Philippe Reymondin Galerie mora mora

Philippe Reymondin – Galerie mora mora

L'Art A Genève
1 mai 2023

La galerie mora mora existe depuis février 2019. Elle est gérée par  Philippe Reymondin, artiste genevois. Ce lieu a pour but de valoriser les artistes locaux s’exprimant dans le domaine du dessin ou de la sculpture.

Philippe Reymondin, Quel est votre parcours ?

Je suis un artiste autodidacte depuis 40 ans dans le domaine de la peinture et du dessin après une période de quelques années dans le théâtre. Parallèlement à l'art, je travaille dans le domaine de l’animation socio culturelle. 

Vous avez ouvert une galerie d'art à Carouge. D’où vient le nom mora mora ?

Du malgache. Il signifie doucement. C’est le nom de l’agence de voyage qui était initialement dans l’arcade de la galerie et qui continue à avoir des activités.

Vous travaillez souvent avec des artistes suisses en situation de handicap.
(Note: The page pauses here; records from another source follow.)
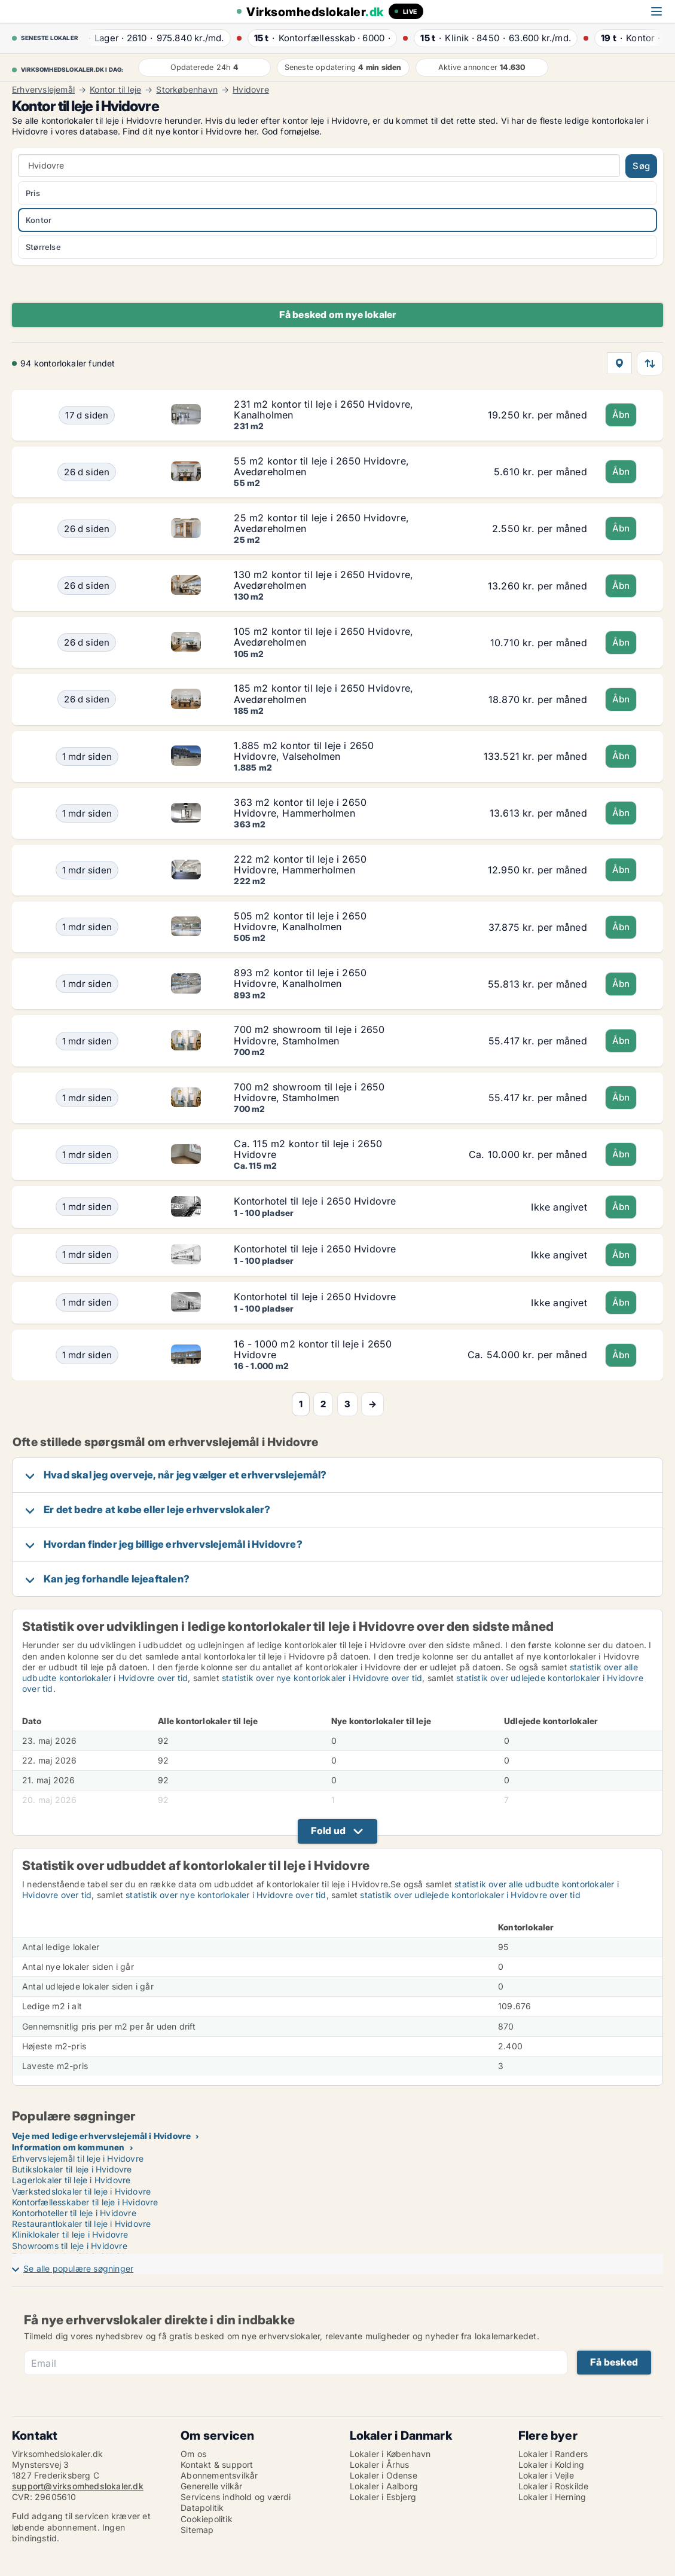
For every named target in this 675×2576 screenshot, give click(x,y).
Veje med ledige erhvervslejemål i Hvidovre (101, 2136)
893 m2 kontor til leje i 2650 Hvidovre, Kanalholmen (300, 978)
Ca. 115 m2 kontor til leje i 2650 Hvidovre (308, 1149)
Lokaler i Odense (383, 2475)
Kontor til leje (115, 89)
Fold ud (328, 1830)
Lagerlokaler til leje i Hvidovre (71, 2180)
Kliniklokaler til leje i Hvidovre (70, 2234)
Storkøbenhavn (187, 89)
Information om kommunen (68, 2147)
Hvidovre (251, 89)
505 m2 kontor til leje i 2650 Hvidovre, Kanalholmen (300, 921)
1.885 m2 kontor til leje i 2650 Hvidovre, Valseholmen (304, 751)
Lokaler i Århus (380, 2464)
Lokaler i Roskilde (553, 2486)
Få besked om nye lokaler (337, 314)
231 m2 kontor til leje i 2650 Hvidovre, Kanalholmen (323, 409)
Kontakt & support (217, 2464)
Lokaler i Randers (553, 2454)
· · (154, 38)
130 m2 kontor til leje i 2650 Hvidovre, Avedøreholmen (323, 580)
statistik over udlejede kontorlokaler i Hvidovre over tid (470, 1895)
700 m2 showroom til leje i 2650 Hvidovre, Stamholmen (309, 1034)
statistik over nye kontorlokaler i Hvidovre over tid (322, 1678)
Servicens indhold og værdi (236, 2497)
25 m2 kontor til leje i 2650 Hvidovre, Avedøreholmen (321, 523)
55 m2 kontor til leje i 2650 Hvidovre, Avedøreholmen (321, 466)
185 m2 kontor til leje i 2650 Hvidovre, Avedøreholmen (323, 693)
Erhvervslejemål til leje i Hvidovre (77, 2158)
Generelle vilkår (211, 2486)
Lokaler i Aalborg (384, 2486)
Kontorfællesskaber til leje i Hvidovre (85, 2202)
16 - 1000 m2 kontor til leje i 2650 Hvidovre (313, 1349)
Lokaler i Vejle (546, 2475)
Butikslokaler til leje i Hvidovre (72, 2169)
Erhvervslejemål (43, 89)
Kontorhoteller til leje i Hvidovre (74, 2213)
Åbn (621, 414)
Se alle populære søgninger (78, 2268)
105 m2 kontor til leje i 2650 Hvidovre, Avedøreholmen (323, 636)
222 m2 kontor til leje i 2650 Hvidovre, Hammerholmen (300, 864)
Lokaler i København (390, 2454)
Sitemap (197, 2530)
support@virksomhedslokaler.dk (77, 2486)
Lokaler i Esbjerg (383, 2497)
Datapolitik (202, 2507)
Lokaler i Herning (552, 2497)
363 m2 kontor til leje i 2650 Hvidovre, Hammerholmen (300, 807)
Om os (193, 2454)
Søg (641, 166)
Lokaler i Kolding (551, 2464)
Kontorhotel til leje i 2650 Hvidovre (315, 1201)
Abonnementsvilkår (219, 2475)
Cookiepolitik (207, 2519)
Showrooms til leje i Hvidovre (69, 2246)
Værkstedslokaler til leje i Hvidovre (81, 2191)
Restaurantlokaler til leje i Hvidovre (81, 2224)
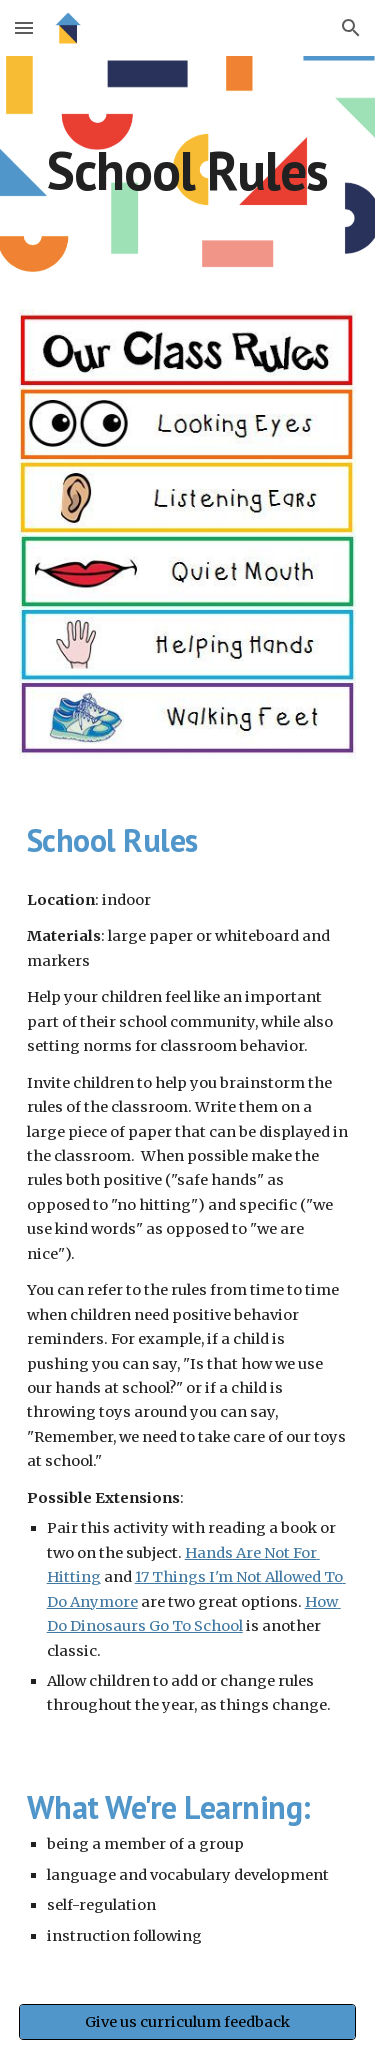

Est-ce que leur offrir un espace d’exposition c’est favoriser l’émergence de leur identité personnelle ? 

C’est la volonté de mettre en avant le langage artistique de ces personnes en situations de handicap et leur donner une visibilité au même titre que n’importe quel artiste. En les exposant dans une galerie, je leur donne un cadre afin qu’ils soient considérés comme des artistes à part entière. Il n’y a pas de volontés d’exposer des artistes « suisses », juste des artistes…

Anthony Maas, né en 1982 à Genève a présenté ses dessins lors de notre dernière exposition. Il dessine des bâtiments, des musées, des immeubles, des ponts. Anthony Maas prend des cours à l'atelier 1001 feuilles – www.1001feuilles.org – et est soutenu par l'association Mir'arts – www.asahm.ch/mirarts

Anthony Maas

Comment choisissez-vous les artistes et quel est l’accompagnement de la galerie mora-mora ?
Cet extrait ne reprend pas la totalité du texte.